Work instruction:
Each record below needs to be reproduced precisely, though not its pictures.

Data records:
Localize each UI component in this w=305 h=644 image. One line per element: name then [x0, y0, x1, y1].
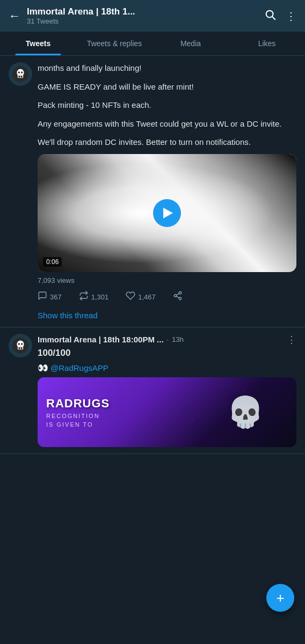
svg-line-13: [176, 293, 179, 295]
tweet-header: months and finally launching! GAME IS RE…: [9, 62, 296, 320]
svg-point-8: [21, 71, 23, 74]
mention-handle[interactable]: @RadRugsAPP: [50, 363, 108, 372]
tweet-line-2: GAME IS READY and will be live after min…: [38, 81, 296, 93]
show-thread-link[interactable]: Show this thread: [38, 311, 98, 320]
action-bar: 367 1,301: [38, 289, 296, 305]
tweet-text: months and finally launching! GAME IS RE…: [38, 62, 296, 149]
tweet-card-2: Immortal Arena | 18th 18:00PM ... · 13h …: [0, 327, 305, 454]
tweet-2-timestamp: 13h: [172, 335, 184, 343]
tab-media[interactable]: Media: [152, 32, 229, 55]
tweet-line-3: Pack minting - 10 NFTs in each.: [38, 99, 296, 112]
svg-rect-6: [21, 76, 23, 78]
header-title: Immortal Arena | 18th 1...: [27, 6, 258, 17]
banner-text-block: RADRUGS RECOGNITION IS GIVEN TO: [46, 397, 110, 428]
svg-rect-17: [18, 347, 20, 349]
play-icon: [163, 208, 173, 218]
like-action[interactable]: 1,467: [126, 291, 156, 303]
svg-point-20: [21, 343, 23, 345]
radrugs-subtitle: RECOGNITION: [46, 413, 110, 419]
header-icons: ⋮: [264, 9, 296, 23]
tweet-2-mention[interactable]: 👀 @RadRugsAPP: [38, 363, 296, 373]
play-button[interactable]: [153, 199, 181, 227]
share-action[interactable]: [173, 291, 183, 303]
retweet-action[interactable]: 1,301: [79, 291, 109, 303]
svg-rect-5: [18, 76, 20, 78]
retweet-count: 1,301: [91, 293, 109, 301]
svg-point-19: [18, 343, 20, 345]
like-count: 1,467: [138, 293, 156, 301]
tweet-2-more-icon[interactable]: ⋮: [287, 334, 296, 346]
radrugs-title: RADRUGS: [46, 397, 110, 411]
reply-count: 367: [50, 293, 62, 301]
back-button[interactable]: ←: [9, 9, 20, 23]
tab-tweets-replies[interactable]: Tweets & replies: [76, 32, 152, 55]
search-icon[interactable]: [264, 9, 276, 23]
header: ← Immortal Arena | 18th 1... 31 Tweets ⋮: [0, 0, 305, 32]
compose-fab[interactable]: +: [266, 584, 294, 612]
banner-skull: 💀: [227, 394, 264, 430]
avatar-2: [9, 334, 32, 357]
tweet-line-1: months and finally launching!: [38, 62, 296, 75]
tweet-card-1: months and finally launching! GAME IS RE…: [0, 56, 305, 327]
tweet-2-author: Immortal Arena | 18th 18:00PM ...: [38, 335, 164, 344]
reply-action[interactable]: 367: [38, 291, 62, 303]
svg-line-1: [272, 17, 275, 19]
tweet-2-content: Immortal Arena | 18th 18:00PM ... · 13h …: [38, 334, 296, 447]
radrugs-line3: IS GIVEN TO: [46, 421, 110, 428]
tweet-2-text: 100/100: [38, 348, 296, 358]
tweet-2-row: Immortal Arena | 18th 18:00PM ... · 13h …: [9, 334, 296, 447]
tweet-content: months and finally launching! GAME IS RE…: [38, 62, 296, 320]
svg-rect-18: [21, 347, 23, 349]
svg-point-7: [18, 71, 20, 74]
tweet-line-4: Any engagements with this Tweet could ge…: [38, 118, 296, 130]
retweet-icon: [79, 291, 89, 303]
tweet-line-5: We'll drop random DC invites. Better to …: [38, 136, 296, 149]
share-icon: [173, 291, 183, 303]
header-title-block: Immortal Arena | 18th 1... 31 Tweets: [27, 6, 258, 25]
tweet-2-time: ·: [167, 335, 169, 343]
radrugs-banner[interactable]: RADRUGS RECOGNITION IS GIVEN TO 💀: [38, 377, 296, 447]
avatar: [9, 62, 32, 86]
eyes-emoji: 👀: [38, 363, 48, 373]
view-count: 7,093 views: [38, 276, 296, 284]
video-thumbnail[interactable]: 0:06: [38, 154, 296, 272]
tabs-bar: Tweets Tweets & replies Media Likes: [0, 32, 305, 56]
header-subtitle: 31 Tweets: [27, 17, 258, 25]
svg-line-12: [176, 296, 179, 298]
reply-icon: [38, 291, 47, 303]
video-duration: 0:06: [43, 257, 62, 267]
more-options-icon[interactable]: ⋮: [286, 10, 296, 23]
tweet-2-meta: Immortal Arena | 18th 18:00PM ... · 13h …: [38, 334, 296, 346]
heart-icon: [126, 291, 135, 303]
tab-likes[interactable]: Likes: [229, 32, 305, 55]
tab-tweets[interactable]: Tweets: [0, 32, 76, 55]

Response area:
Localize each UI component in this w=305 h=644 image. One line per element: name then [x0, y0, x1, y1].
svg-line-13: [176, 293, 179, 295]
tweet-header: months and finally launching! GAME IS RE…: [9, 62, 296, 320]
svg-point-8: [21, 71, 23, 74]
mention-handle[interactable]: @RadRugsAPP: [50, 363, 108, 372]
tweet-line-2: GAME IS READY and will be live after min…: [38, 81, 296, 93]
show-thread-link[interactable]: Show this thread: [38, 311, 98, 320]
action-bar: 367 1,301: [38, 289, 296, 305]
tweet-text: months and finally launching! GAME IS RE…: [38, 62, 296, 149]
tweet-card-2: Immortal Arena | 18th 18:00PM ... · 13h …: [0, 327, 305, 454]
tweet-2-timestamp: 13h: [172, 335, 184, 343]
tab-media[interactable]: Media: [152, 32, 229, 55]
tweet-line-3: Pack minting - 10 NFTs in each.: [38, 99, 296, 112]
svg-rect-6: [21, 76, 23, 78]
header-title: Immortal Arena | 18th 1...: [27, 6, 258, 17]
banner-text-block: RADRUGS RECOGNITION IS GIVEN TO: [46, 397, 110, 428]
svg-rect-17: [18, 347, 20, 349]
play-icon: [163, 208, 173, 218]
like-action[interactable]: 1,467: [126, 291, 156, 303]
svg-point-20: [21, 343, 23, 345]
radrugs-subtitle: RECOGNITION: [46, 413, 110, 419]
header-icons: ⋮: [264, 9, 296, 23]
tweet-2-mention[interactable]: 👀 @RadRugsAPP: [38, 363, 296, 373]
play-button[interactable]: [153, 199, 181, 227]
share-action[interactable]: [173, 291, 183, 303]
retweet-action[interactable]: 1,301: [79, 291, 109, 303]
svg-rect-5: [18, 76, 20, 78]
retweet-count: 1,301: [91, 293, 109, 301]
svg-point-19: [18, 343, 20, 345]
like-count: 1,467: [138, 293, 156, 301]
tweet-2-more-icon[interactable]: ⋮: [287, 334, 296, 346]
radrugs-title: RADRUGS: [46, 397, 110, 411]
reply-count: 367: [50, 293, 62, 301]
back-button[interactable]: ←: [9, 9, 20, 23]
tab-tweets-replies[interactable]: Tweets & replies: [76, 32, 152, 55]
search-icon[interactable]: [264, 9, 276, 23]
header: ← Immortal Arena | 18th 1... 31 Tweets ⋮: [0, 0, 305, 32]
compose-fab[interactable]: +: [266, 584, 294, 612]
banner-skull: 💀: [227, 394, 264, 430]
avatar-2: [9, 334, 32, 357]
tweet-line-1: months and finally launching!: [38, 62, 296, 75]
tweet-card-1: months and finally launching! GAME IS RE…: [0, 56, 305, 327]
tweet-2-author: Immortal Arena | 18th 18:00PM ...: [38, 335, 164, 344]
reply-action[interactable]: 367: [38, 291, 62, 303]
svg-line-1: [272, 17, 275, 19]
tweet-2-content: Immortal Arena | 18th 18:00PM ... · 13h …: [38, 334, 296, 447]
radrugs-line3: IS GIVEN TO: [46, 421, 110, 428]
tweet-2-text: 100/100: [38, 348, 296, 358]
tweet-2-row: Immortal Arena | 18th 18:00PM ... · 13h …: [9, 334, 296, 447]
tweet-content: months and finally launching! GAME IS RE…: [38, 62, 296, 320]
svg-rect-18: [21, 347, 23, 349]
svg-point-7: [18, 71, 20, 74]
tweet-line-4: Any engagements with this Tweet could ge…: [38, 118, 296, 130]
retweet-icon: [79, 291, 89, 303]
tweet-line-5: We'll drop random DC invites. Better to …: [38, 136, 296, 149]
share-icon: [173, 291, 183, 303]
header-title-block: Immortal Arena | 18th 1... 31 Tweets: [27, 6, 258, 25]
tweet-2-time: ·: [167, 335, 169, 343]
radrugs-banner[interactable]: RADRUGS RECOGNITION IS GIVEN TO 💀: [38, 377, 296, 447]
avatar: [9, 62, 32, 86]
eyes-emoji: 👀: [38, 363, 48, 373]
view-count: 7,093 views: [38, 276, 296, 284]
video-thumbnail[interactable]: 0:06: [38, 154, 296, 272]
tabs-bar: Tweets Tweets & replies Media Likes: [0, 32, 305, 56]
header-subtitle: 31 Tweets: [27, 17, 258, 25]
svg-line-12: [176, 296, 179, 298]
reply-icon: [38, 291, 47, 303]
video-duration: 0:06: [43, 257, 62, 267]
more-options-icon[interactable]: ⋮: [286, 10, 296, 23]
tweet-2-meta: Immortal Arena | 18th 18:00PM ... · 13h …: [38, 334, 296, 346]
heart-icon: [126, 291, 135, 303]
tab-likes[interactable]: Likes: [229, 32, 305, 55]
tab-tweets[interactable]: Tweets: [0, 32, 76, 55]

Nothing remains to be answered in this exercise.